**INSTRUCTIONS TO FOLLOW**.
Within the entries below, the lines from the one with "Dell Inspiron 3521 3531 3537" through the one with "des capacités d’accueil de la faculté." are to be set down exactly, both ends kept.

**RECORDS FOR THE TASK**.

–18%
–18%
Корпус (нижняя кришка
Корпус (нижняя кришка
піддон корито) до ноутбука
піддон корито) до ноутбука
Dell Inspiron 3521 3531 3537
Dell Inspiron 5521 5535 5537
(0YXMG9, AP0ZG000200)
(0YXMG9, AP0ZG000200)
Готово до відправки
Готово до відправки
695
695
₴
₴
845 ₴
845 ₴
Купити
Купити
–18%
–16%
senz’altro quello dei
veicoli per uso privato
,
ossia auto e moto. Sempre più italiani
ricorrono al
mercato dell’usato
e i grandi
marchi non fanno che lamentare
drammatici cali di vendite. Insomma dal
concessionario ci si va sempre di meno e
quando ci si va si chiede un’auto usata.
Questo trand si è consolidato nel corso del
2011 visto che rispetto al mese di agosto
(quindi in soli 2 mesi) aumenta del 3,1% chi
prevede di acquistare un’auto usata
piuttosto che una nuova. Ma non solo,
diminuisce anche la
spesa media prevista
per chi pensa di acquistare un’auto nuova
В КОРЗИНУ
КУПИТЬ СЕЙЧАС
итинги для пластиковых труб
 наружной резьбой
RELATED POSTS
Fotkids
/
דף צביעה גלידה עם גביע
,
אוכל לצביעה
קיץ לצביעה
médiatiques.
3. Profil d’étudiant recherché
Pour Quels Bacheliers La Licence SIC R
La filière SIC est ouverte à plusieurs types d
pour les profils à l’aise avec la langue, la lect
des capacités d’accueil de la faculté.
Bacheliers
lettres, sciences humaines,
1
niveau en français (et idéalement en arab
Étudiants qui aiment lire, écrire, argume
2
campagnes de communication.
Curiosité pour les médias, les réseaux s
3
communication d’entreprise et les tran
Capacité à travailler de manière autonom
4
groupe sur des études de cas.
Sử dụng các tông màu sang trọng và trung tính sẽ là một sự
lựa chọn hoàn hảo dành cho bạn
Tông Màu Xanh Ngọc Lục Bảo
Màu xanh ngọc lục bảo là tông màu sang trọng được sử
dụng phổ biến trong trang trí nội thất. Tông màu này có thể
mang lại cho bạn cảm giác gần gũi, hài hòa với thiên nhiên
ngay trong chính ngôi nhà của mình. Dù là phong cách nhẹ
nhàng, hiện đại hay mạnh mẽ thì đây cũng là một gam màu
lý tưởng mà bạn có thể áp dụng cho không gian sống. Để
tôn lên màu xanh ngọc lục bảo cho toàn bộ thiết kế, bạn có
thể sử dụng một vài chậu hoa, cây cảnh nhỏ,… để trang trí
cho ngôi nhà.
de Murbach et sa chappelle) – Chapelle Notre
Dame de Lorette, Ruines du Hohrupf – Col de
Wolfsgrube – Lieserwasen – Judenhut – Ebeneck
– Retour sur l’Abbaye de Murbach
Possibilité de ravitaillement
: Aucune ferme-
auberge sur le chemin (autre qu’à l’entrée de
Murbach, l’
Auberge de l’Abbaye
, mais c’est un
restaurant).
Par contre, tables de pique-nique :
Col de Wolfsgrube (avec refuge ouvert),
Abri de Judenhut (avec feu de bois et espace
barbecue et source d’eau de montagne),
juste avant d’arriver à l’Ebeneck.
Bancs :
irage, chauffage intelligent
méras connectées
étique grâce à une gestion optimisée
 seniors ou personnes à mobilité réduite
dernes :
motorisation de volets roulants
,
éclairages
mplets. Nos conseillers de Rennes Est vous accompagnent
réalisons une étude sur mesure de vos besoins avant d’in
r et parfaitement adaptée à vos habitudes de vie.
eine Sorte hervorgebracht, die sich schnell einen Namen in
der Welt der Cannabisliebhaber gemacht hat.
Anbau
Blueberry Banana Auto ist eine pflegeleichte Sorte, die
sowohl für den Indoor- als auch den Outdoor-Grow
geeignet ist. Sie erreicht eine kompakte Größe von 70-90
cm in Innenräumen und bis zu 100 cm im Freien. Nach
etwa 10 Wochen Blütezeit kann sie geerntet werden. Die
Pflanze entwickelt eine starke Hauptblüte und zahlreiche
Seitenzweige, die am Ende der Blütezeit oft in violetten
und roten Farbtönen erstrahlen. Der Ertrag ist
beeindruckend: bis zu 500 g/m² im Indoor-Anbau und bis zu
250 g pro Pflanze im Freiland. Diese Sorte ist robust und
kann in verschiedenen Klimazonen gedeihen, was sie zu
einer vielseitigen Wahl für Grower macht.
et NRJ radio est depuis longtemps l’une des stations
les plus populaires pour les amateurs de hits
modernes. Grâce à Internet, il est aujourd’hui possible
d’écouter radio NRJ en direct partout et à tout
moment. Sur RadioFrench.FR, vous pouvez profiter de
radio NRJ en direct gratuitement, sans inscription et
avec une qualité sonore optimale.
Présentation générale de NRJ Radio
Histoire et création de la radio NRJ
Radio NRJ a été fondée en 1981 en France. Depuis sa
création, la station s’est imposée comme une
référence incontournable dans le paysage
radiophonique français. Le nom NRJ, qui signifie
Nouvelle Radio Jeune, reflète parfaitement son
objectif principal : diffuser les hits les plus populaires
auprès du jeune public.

**SOLUTION**.
Dell Inspiron 3521 3531 3537
Dell Inspiron 5521 5535 5537
(0YXMG9, AP0ZG000200)
(0YXMG9, AP0ZG000200)
Готово до відправки
Готово до відправки
695
695
₴
₴
845 ₴
845 ₴
Купити
Купити
–18%
–16%
senz’altro quello dei
veicoli per uso privato
,
ossia auto e moto. Sempre più italiani
ricorrono al
mercato dell’usato
e i grandi
marchi non fanno che lamentare
drammatici cali di vendite. Insomma dal
concessionario ci si va sempre di meno e
quando ci si va si chiede un’auto usata.
Questo trand si è consolidato nel corso del
2011 visto che rispetto al mese di agosto
(quindi in soli 2 mesi) aumenta del 3,1% chi
prevede di acquistare un’auto usata
piuttosto che una nuova. Ma non solo,
diminuisce anche la
spesa media prevista
per chi pensa di acquistare un’auto nuova
В КОРЗИНУ
КУПИТЬ СЕЙЧАС
итинги для пластиковых труб
 наружной резьбой
RELATED POSTS
Fotkids
/
דף צביעה גלידה עם גביע
,
אוכל לצביעה
קיץ לצביעה
médiatiques.
3. Profil d’étudiant recherché
Pour Quels Bacheliers La Licence SIC R
La filière SIC est ouverte à plusieurs types d
pour les profils à l’aise avec la langue, la lect
des capacités d’accueil de la faculté.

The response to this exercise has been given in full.